A Story of the Poor.

Poor people's tent houses

I was in a slum of Bangalore city. While I was searching for the right person to talk to for an encroachment story, my eyes fell on an ugly shabbily-dressed woman who must be in her fifties. As I was walking towards her, I observed her night gown was brown in color. It looked dirty. I realized that she was rather too dark to look, repulsively dark. By looking at her clothes one would guess that she hadn’t cleaned it for months, instead perhaps she hadn’t cleaned herself for months. She was severely poor and was standing in front of a tent cum house.  That was not the only tent put up there, but there were about fifteen more aligned one after the other. All of them were closely packed and looked in bad condition.

When she noticed I was walking towards her, she gave me a friendly smile. I smiled back. I asked her in broken English “I am a journalist. You understand?  Kannada or Hindi?” She smiled wisely and replied “I know fluent English”.  While I was about to converse with her any further, I assumed that I should continue speaking to her in broken English. “She will be in no way well-versed in English Language.” I thought.

Me: Can I know your name please? Name?

She: Vidhi

Me: Since when you here? When? Kab?”

She: I have been living in such a condition for the last ten years, for a decade now.

Me: How do you know English so well?

She:  Just because I am poor now, does not mean that I don’t know English.

In a country like India where English education is not everyone’s cup of coffee, coming across a severely poor woman with shabbily dressed clothes who knows good English is a rare sight.

As we continued our conversation, she told me that she was an English teacher in a small school of that locality. Her house was near the school. But as a company bought the land and encroached further, the school was destroyed and so was her house.  Now, she has to stay in a tent. Her husband died couple of months ago. By manual labor, she somehow manages to earn a meager amount.

“I am not the only victim of this encroachment. All the tents that you see here have people who have faced the same. Initially, we were promised that better houses will be provided to us in the vicinity.  But nobody got that except the selected few. During monsoons, this ground become muddy and water settles here. We don’t have any other option but to live with it. How many times we have complained to the police about how we were tricked to evacuate our houses. But even they don’t care. I am sure they must be getting a fair amount from the company somehow, who knows? Very soon we may be asked to get out from this place too. I don’t know where will we all go then!”

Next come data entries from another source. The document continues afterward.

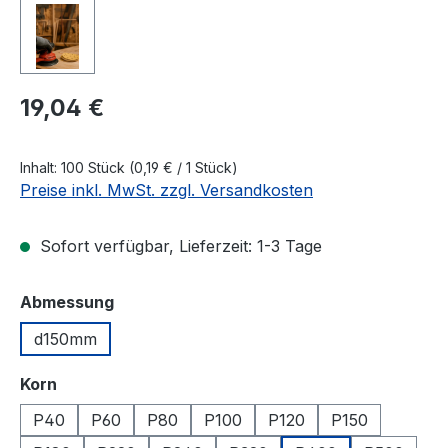
Regulärer Preis:
19,04 €
Inhalt:
100 Stück
(0,19 € / 1 Stück)
Preise inkl. MwSt. zzgl. Versandkosten
Sofort verfügbar, Lieferzeit: 1-3 Tage
auswählen
Abmessung
d150mm
auswählen
Korn
P40
P60
P80
P100
P120
P150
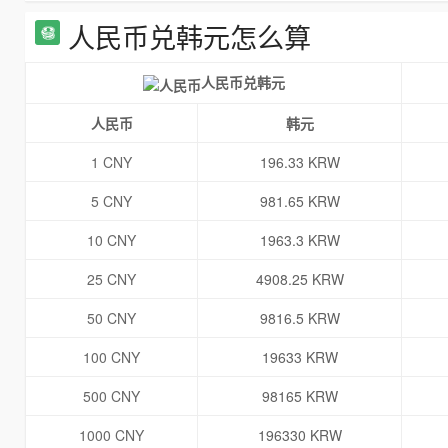
人民币兑韩元怎么算
人民币兑韩元
人民币
韩元
1 CNY
196.33 KRW
5 CNY
981.65 KRW
10 CNY
1963.3 KRW
25 CNY
4908.25 KRW
50 CNY
9816.5 KRW
100 CNY
19633 KRW
500 CNY
98165 KRW
1000 CNY
196330 KRW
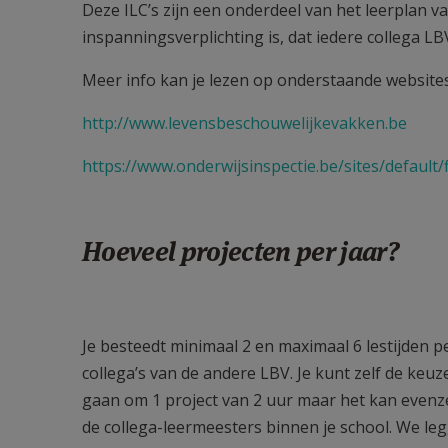
Deze ILC’s zijn een onderdeel van het leerplan v
inspanningsverplichting is, dat iedere collega L
Meer info kan je lezen op onderstaande websites
http://www.levensbeschouwelijkevakken.be
https://www.onderwijsinspectie.be/sites/default
Hoeveel projecten per jaar?
Je besteedt minimaal 2 en maximaal 6 lestijden 
collega’s van de andere LBV. Je kunt zelf de keu
gaan om 1 project van 2 uur maar het kan evenz
de collega-leermeesters binnen je school. We le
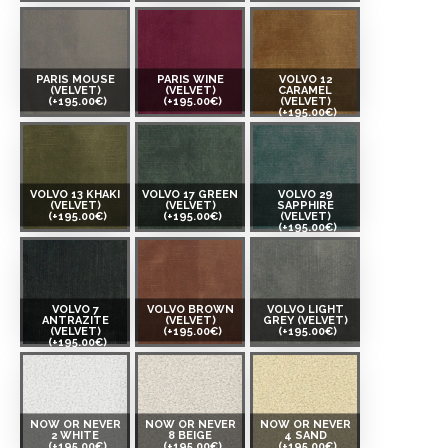
PARIS MOUSE
PARIS WINE
VOLVO 12
(VELVET)
(VELVET)
CARAMEL
(+195.00€)
(+195.00€)
(VELVET)
(+195.00€)
VOLVO 13 KHAKI
VOLVO 17 GREEN
VOLVO 29
(VELVET)
(VELVET)
SAPPHIRE
(+195.00€)
(+195.00€)
(VELVET)
(+195.00€)
VOLVO 7
VOLVO BROWN
VOLVO LIGHT
ANTRAZITE
(VELVET)
GREY (VELVET)
(VELVET)
(+195.00€)
(+195.00€)
(+195.00€)
NOW OR NEVER
NOW OR NEVER
NOW OR NEVER
2 WHITE
8 BEIGE
4 SAND
(+195.00€)
(+195.00€)
(+195.00€)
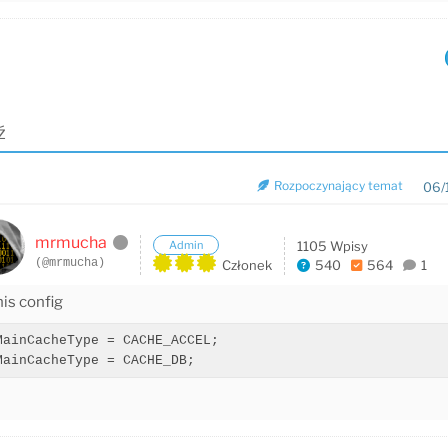
ź
Rozpoczynający temat
06/
mrmucha
Admin
1105 Wpisy
(@mrmucha)
Członek
540
564
1
his config
MainCacheType = CACHE_ACCEL;
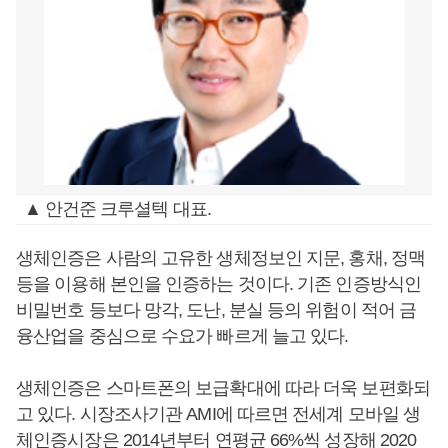
▲ 안건준 크루셜텍 대표.
생체인증은 사람의 고유한 생체정보인 지문, 홍채, 정맥
등을 이용해 본인을 인증하는 것이다. 기존 인증방식인
비밀번호 등보다 망각, 도난, 분실 등의 위험이 적어 금
융산업을 중심으로 수요가 빠르게 늘고 있다.
생체인증은 스마트폰의 보급확대에 따라 더욱 보편화되
고 있다. 시장조사기관 AMI에 따르면 전세계 모바일 생
체인증시장은 2014년부터 연평균 66%씩 성장해 2020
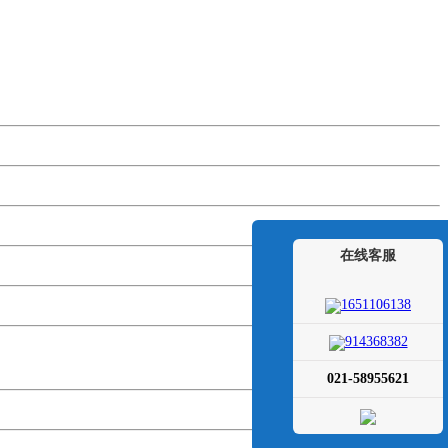
在线客服
1651106138
914368382
021-58955621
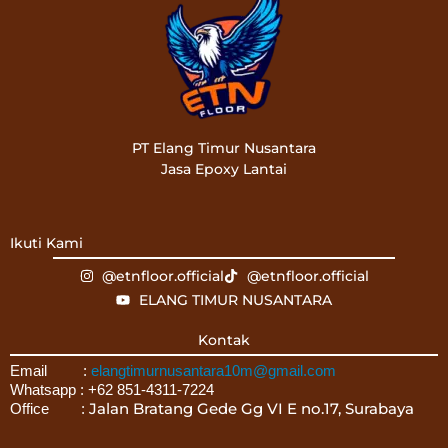
PT Elang Timur Nusantara
Jasa Epoxy Lantai
Ikuti Kami
@etnfloor.official
@etnfloor.official
ELANG TIMUR NUSANTARA
Kontak
Email :
elangtimurnusantara10m@gmail.com
Whatsapp : +62 851-4311-7224
Jalan Bratang Gede Gg VI E no.17, Surabaya
Office :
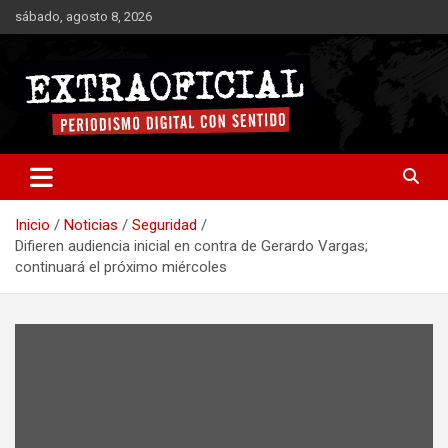
Saltar
sábado, agosto 8, 2026
al
contenido
Periodismo digital con sentido
Extraoficial
Inicio
Noticias
Seguridad
Difieren audiencia inicial en contra de Gerardo Vargas;
continuará el próximo miércoles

As she narrated me her story, I could notice the pain and despair in her eyes.

Sarcastically she said, “It is the always the poor like us who suffer.  We serve the rich and look what we get in return. Fabulous, isn’t it? “

“It is rather true. “ I thought.

I spent almost the entire day meeting several women and men like her. Most of the children who belonged to these families could not complete their education as their school had been destroyed.  These families did not even have the money to continue their children’s education from a different school.

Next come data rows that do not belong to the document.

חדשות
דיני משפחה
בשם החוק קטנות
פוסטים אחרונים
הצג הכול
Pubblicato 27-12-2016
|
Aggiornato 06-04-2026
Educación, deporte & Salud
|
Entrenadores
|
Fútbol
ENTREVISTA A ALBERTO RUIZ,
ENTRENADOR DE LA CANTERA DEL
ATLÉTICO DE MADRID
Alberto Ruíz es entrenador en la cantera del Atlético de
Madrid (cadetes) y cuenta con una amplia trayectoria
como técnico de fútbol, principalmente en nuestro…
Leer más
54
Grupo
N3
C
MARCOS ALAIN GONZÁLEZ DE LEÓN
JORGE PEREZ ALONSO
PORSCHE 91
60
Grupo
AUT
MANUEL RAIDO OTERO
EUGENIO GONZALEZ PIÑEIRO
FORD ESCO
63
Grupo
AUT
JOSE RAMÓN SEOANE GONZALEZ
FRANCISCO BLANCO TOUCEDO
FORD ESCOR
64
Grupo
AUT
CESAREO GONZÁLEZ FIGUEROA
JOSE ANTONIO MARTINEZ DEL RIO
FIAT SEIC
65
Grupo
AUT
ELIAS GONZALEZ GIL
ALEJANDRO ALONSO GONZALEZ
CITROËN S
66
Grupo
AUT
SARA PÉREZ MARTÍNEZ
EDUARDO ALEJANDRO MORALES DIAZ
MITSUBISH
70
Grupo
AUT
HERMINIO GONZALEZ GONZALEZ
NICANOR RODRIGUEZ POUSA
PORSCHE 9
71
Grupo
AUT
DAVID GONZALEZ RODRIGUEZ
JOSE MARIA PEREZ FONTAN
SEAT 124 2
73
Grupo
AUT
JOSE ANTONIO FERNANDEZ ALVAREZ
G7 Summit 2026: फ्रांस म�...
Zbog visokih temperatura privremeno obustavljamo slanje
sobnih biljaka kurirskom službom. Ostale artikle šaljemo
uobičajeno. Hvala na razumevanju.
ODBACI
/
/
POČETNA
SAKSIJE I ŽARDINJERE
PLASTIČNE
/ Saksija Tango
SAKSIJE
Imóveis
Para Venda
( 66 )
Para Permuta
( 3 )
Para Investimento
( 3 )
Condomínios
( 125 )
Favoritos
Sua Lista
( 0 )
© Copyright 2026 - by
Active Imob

One woman stated in Kannada that her husband died of heart-attack as they had lost their house and part of the land that belonged that was theirs earlier. She said, “Also, when initially we were not ready to move out of our houses, at night gangs of rogues would walk in the streets, they would harass and molest  young girls. When we tried to complain to the local police, they ignored it. These rogues were of a particular political party, who I would not like to name now. They even kidnapped few men and asked us for ransom.  The same rogues would forcefully enter our house and blackmailed us to get out of this place.” They would pick up things and throw them out of our houses. These were almost an everyday thing. Since the police were not acting against these rogues, we did not know what to do. The rogues were taking fullest advantage of the circumstance. We asked for help to many people but who would listen to us? Everything possible was done to throw us out of our houses. This entire undertaking was politically and economically motivated. When we told the company that houses have still not been given to us which were promised before, they told us everything will be taken care of soon. They said it in the most careless way.  We had a ray of hope somewhere that maybe something good will emerge out of this. But we lost all our hopes when we got to know the reality. ”

As I spent more and more time with them, I obtained more stories that how they were deceived and tricked, how they lost almost everything they had and how drastically their lives had changed after they were forced out of their houses. I learnt that when changes take place be it of political or economic purpose, it is the poor who are victimized the first.  And this is because simply because they don’t have the power to influence the wrong that is happening around them.